No sense it taping it twice. If there is a drip after you paint the ceiling just spot sand by hand.

If you're dead set on priming the walls before I painted, I'd have done this. Typically you work top to bottom but you also have to consider doing the least difficult thing. Which means creating less work / hassle. So sometimes you can break the whole work top to bottom rule. I'd have just primed the walls letting myself get some around the edges of the ceiling. I'd let it all dry. Then paint the ceiling, let it dry / clean up. Then tape the ceiling and paint the top edges of the walls enough to where I could roll the rest and get the tape out of the way.


----------



## joecaption (Nov 30, 2011)

Best bet, buy a quality 2-1/2 sash brush, learn how to use it at the proper angle.
No mess, no peeling the paint off the ceiling, no paint all over your hands peeling the wet paint all over the tape.
No having to pay $7.00 a roll for tape.


----------



## moorehead (Nov 11, 2015)

joecaption said:


> Best bet, buy a quality 2-1/2 sash brush, learn how to use it at the proper angle.
> No mess, no peeling the paint off the ceiling, no paint all over your hands peeling the wet paint all over the tape.
> No having to pay $7.00 a roll for tape.
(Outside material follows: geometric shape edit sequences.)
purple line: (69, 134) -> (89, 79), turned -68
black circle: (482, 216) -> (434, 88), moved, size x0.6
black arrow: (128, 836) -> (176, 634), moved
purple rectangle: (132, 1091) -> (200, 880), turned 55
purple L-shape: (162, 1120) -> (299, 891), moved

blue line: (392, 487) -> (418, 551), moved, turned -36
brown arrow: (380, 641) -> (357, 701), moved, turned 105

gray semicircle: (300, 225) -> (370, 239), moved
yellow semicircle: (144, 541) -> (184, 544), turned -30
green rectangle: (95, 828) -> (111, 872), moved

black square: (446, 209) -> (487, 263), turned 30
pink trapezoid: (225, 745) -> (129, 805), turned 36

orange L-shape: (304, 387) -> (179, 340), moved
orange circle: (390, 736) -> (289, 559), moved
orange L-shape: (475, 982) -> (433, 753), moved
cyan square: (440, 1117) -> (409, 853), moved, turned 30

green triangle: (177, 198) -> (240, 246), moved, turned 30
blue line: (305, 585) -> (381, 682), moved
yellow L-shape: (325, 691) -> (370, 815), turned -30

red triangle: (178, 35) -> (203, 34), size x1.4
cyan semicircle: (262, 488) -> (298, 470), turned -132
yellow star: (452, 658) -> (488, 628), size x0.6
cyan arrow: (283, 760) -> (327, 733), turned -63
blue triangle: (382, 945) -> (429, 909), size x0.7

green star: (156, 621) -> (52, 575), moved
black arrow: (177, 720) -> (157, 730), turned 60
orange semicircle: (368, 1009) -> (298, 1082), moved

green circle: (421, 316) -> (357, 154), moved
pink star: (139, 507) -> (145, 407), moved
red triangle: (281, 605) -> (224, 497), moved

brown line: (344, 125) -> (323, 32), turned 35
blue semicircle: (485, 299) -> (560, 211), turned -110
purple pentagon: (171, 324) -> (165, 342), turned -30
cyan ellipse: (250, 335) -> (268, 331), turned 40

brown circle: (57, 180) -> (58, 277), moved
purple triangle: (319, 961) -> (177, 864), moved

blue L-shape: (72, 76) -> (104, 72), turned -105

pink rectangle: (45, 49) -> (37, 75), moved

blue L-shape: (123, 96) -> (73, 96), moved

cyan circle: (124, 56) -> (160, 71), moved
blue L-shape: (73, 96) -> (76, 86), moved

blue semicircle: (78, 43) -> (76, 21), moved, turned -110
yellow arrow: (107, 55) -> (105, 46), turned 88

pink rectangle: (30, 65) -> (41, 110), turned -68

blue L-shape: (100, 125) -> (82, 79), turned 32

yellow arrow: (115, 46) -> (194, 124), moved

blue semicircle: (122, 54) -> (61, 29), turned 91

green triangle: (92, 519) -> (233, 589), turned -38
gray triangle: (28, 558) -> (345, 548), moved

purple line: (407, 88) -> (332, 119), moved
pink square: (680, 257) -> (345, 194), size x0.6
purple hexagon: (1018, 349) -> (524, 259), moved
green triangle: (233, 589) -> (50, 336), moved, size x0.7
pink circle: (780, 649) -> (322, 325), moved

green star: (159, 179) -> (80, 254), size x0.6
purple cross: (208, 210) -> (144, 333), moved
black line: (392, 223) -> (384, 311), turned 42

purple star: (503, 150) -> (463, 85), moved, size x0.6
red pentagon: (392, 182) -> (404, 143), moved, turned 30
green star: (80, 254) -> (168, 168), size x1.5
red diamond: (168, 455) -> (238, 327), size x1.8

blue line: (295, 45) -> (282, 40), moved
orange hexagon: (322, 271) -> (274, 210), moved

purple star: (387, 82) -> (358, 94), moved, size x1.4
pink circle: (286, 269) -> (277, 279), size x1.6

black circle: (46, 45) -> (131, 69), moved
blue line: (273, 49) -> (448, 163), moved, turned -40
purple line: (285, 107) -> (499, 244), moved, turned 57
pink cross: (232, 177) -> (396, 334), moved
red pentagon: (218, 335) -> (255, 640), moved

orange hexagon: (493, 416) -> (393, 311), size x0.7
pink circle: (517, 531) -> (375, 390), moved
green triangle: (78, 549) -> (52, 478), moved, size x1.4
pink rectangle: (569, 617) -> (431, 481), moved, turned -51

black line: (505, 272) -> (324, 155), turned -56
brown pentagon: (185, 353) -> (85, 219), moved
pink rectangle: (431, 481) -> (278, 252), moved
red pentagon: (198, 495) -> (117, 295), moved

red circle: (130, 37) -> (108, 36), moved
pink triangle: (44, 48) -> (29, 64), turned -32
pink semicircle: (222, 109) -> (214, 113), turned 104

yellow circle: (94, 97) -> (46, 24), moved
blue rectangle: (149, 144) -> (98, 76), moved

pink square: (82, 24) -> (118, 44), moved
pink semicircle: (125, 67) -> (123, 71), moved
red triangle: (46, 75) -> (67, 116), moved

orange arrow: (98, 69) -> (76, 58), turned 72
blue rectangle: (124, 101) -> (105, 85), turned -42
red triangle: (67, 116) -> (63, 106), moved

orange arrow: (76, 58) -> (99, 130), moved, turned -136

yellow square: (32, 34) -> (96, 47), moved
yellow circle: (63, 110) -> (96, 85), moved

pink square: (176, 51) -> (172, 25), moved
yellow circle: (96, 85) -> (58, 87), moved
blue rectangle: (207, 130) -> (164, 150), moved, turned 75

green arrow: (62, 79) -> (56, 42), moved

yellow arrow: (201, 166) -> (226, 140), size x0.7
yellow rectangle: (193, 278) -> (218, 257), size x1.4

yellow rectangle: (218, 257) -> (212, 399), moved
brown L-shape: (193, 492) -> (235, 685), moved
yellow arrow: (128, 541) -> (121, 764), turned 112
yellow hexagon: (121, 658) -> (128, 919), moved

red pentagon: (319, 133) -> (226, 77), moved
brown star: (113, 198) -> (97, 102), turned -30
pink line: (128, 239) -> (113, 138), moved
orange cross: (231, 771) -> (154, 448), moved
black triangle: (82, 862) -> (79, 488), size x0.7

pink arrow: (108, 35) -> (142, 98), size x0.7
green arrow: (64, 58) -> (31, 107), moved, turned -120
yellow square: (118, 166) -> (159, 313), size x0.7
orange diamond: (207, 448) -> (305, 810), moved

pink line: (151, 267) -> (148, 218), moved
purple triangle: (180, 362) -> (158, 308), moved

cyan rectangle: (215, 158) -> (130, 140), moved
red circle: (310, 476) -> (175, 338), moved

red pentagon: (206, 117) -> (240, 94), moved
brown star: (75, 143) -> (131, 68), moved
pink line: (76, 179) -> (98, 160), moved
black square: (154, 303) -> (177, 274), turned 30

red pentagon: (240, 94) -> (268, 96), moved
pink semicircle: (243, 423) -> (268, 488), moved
If you roll the tape sticky side out you'll never get paint on your hands.


----------



## soperfectpaint (Sep 26, 2015)

There is no need to use premier paint you can use simple good quality paint over it.
Soperfectpaint


----------



## ToolSeeker (Sep 19, 2012)

soperfectpaint said:


> There is no need to use premier paint you can use simple good quality paint over it.
> Soperfectpaint


Sorry but I don't understand this at all.


----------



## chrisn (Dec 23, 2007)

ToolSeeker said:


> Sorry but I don't understand this at all.


this "person"(??) should be banned, it never makes any sence


----------



## Gymschu (Dec 12, 2010)

chrisn said:


> this "person"(??) should be banned, it never makes any sence


The website checks out......Southern Perfection Painting out of Atlanta GA. Must be a backhanded way to get visitors to the web page?:detective:


----------



## chrisn (Dec 23, 2007)

Gymschu said:


> The website checks out......Southern Perfection Painting out of Atlanta GA. Must be a backhanded way to get visitors to the web page?:detective:


still, come on, the guy could at least make some sense? right?


----------